- Opening Delimiter -

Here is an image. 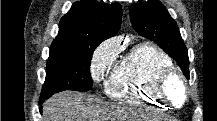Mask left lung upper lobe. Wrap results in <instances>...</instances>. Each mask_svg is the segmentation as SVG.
I'll list each match as a JSON object with an SVG mask.
<instances>
[{
  "mask_svg": "<svg viewBox=\"0 0 217 121\" xmlns=\"http://www.w3.org/2000/svg\"><path fill=\"white\" fill-rule=\"evenodd\" d=\"M130 19L139 35L155 41L170 57L177 61L189 79L188 50L175 20L158 0L133 4Z\"/></svg>",
  "mask_w": 217,
  "mask_h": 121,
  "instance_id": "obj_1",
  "label": "left lung upper lobe"
}]
</instances>
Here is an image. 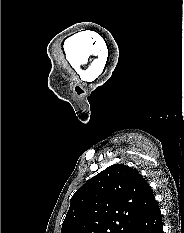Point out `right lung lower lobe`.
<instances>
[{
    "mask_svg": "<svg viewBox=\"0 0 184 233\" xmlns=\"http://www.w3.org/2000/svg\"><path fill=\"white\" fill-rule=\"evenodd\" d=\"M126 233H163L162 216L158 204H155Z\"/></svg>",
    "mask_w": 184,
    "mask_h": 233,
    "instance_id": "1",
    "label": "right lung lower lobe"
}]
</instances>
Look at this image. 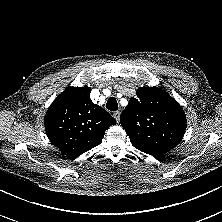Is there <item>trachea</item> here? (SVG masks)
Masks as SVG:
<instances>
[{
  "instance_id": "1",
  "label": "trachea",
  "mask_w": 222,
  "mask_h": 222,
  "mask_svg": "<svg viewBox=\"0 0 222 222\" xmlns=\"http://www.w3.org/2000/svg\"><path fill=\"white\" fill-rule=\"evenodd\" d=\"M106 108L110 111L118 110V103H117L116 98H114V97L109 98L106 103Z\"/></svg>"
}]
</instances>
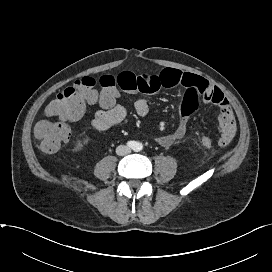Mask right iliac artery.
Returning a JSON list of instances; mask_svg holds the SVG:
<instances>
[{"instance_id": "82829eb1", "label": "right iliac artery", "mask_w": 272, "mask_h": 272, "mask_svg": "<svg viewBox=\"0 0 272 272\" xmlns=\"http://www.w3.org/2000/svg\"><path fill=\"white\" fill-rule=\"evenodd\" d=\"M127 145L131 148H133L135 146V142L134 141H128Z\"/></svg>"}]
</instances>
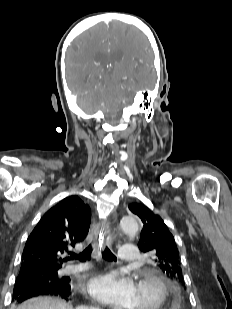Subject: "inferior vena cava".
I'll list each match as a JSON object with an SVG mask.
<instances>
[{"label":"inferior vena cava","mask_w":232,"mask_h":309,"mask_svg":"<svg viewBox=\"0 0 232 309\" xmlns=\"http://www.w3.org/2000/svg\"><path fill=\"white\" fill-rule=\"evenodd\" d=\"M79 309H86V308H83V307H82V308H79ZM90 309H96V308H90Z\"/></svg>","instance_id":"inferior-vena-cava-1"}]
</instances>
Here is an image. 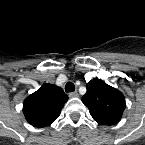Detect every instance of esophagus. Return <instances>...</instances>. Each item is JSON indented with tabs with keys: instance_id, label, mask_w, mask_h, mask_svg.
<instances>
[{
	"instance_id": "esophagus-1",
	"label": "esophagus",
	"mask_w": 145,
	"mask_h": 145,
	"mask_svg": "<svg viewBox=\"0 0 145 145\" xmlns=\"http://www.w3.org/2000/svg\"><path fill=\"white\" fill-rule=\"evenodd\" d=\"M69 97L70 98H77V97H79V94L77 91H74V92L69 93Z\"/></svg>"
}]
</instances>
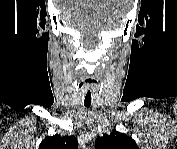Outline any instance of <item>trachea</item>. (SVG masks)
<instances>
[{
  "mask_svg": "<svg viewBox=\"0 0 177 149\" xmlns=\"http://www.w3.org/2000/svg\"><path fill=\"white\" fill-rule=\"evenodd\" d=\"M87 97L90 98V102L84 101V106L87 107V108H89L91 106V93L90 92L85 95V99Z\"/></svg>",
  "mask_w": 177,
  "mask_h": 149,
  "instance_id": "obj_1",
  "label": "trachea"
}]
</instances>
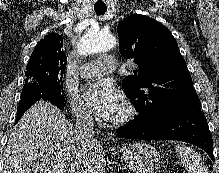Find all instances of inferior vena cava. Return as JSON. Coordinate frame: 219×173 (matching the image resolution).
Returning a JSON list of instances; mask_svg holds the SVG:
<instances>
[{
	"label": "inferior vena cava",
	"mask_w": 219,
	"mask_h": 173,
	"mask_svg": "<svg viewBox=\"0 0 219 173\" xmlns=\"http://www.w3.org/2000/svg\"><path fill=\"white\" fill-rule=\"evenodd\" d=\"M75 140L81 146H86L94 141V123L91 112L85 107L76 110V125L74 129ZM84 169L78 168L76 173H84Z\"/></svg>",
	"instance_id": "602c4592"
}]
</instances>
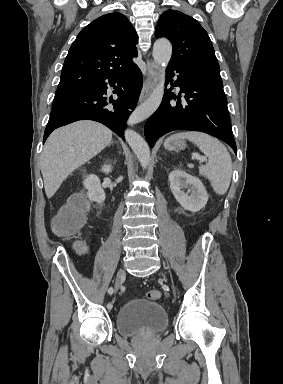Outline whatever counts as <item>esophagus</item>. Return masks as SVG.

- Closing Delimiter -

▶ WHAT YOU ARE ASKED TO DO:
Beginning with the line that contains "Outline any instance", print exactly every line through the end of the records, both included. Omit the pictures.

▶ YOUR RESPONSE:
Outline any instance of <item>trachea</item>. (SVG masks)
<instances>
[{
  "mask_svg": "<svg viewBox=\"0 0 177 149\" xmlns=\"http://www.w3.org/2000/svg\"><path fill=\"white\" fill-rule=\"evenodd\" d=\"M87 97L90 98V102L84 101V106L87 107V108H89L91 106V93L90 92L85 95V99Z\"/></svg>",
  "mask_w": 177,
  "mask_h": 149,
  "instance_id": "obj_1",
  "label": "trachea"
}]
</instances>
Find all instances of inferior vena cava. Return as JSON. Coordinate frame: 219×173 (matching the image resolution).
Returning a JSON list of instances; mask_svg holds the SVG:
<instances>
[{
	"label": "inferior vena cava",
	"mask_w": 219,
	"mask_h": 173,
	"mask_svg": "<svg viewBox=\"0 0 219 173\" xmlns=\"http://www.w3.org/2000/svg\"><path fill=\"white\" fill-rule=\"evenodd\" d=\"M75 140L81 146H86L94 141V123L91 112L85 107L76 110V125L74 129ZM84 169L78 168L76 173H84Z\"/></svg>",
	"instance_id": "602c4592"
}]
</instances>
Outline whatever counts as <item>esophagus</item>. Return masks as SVG.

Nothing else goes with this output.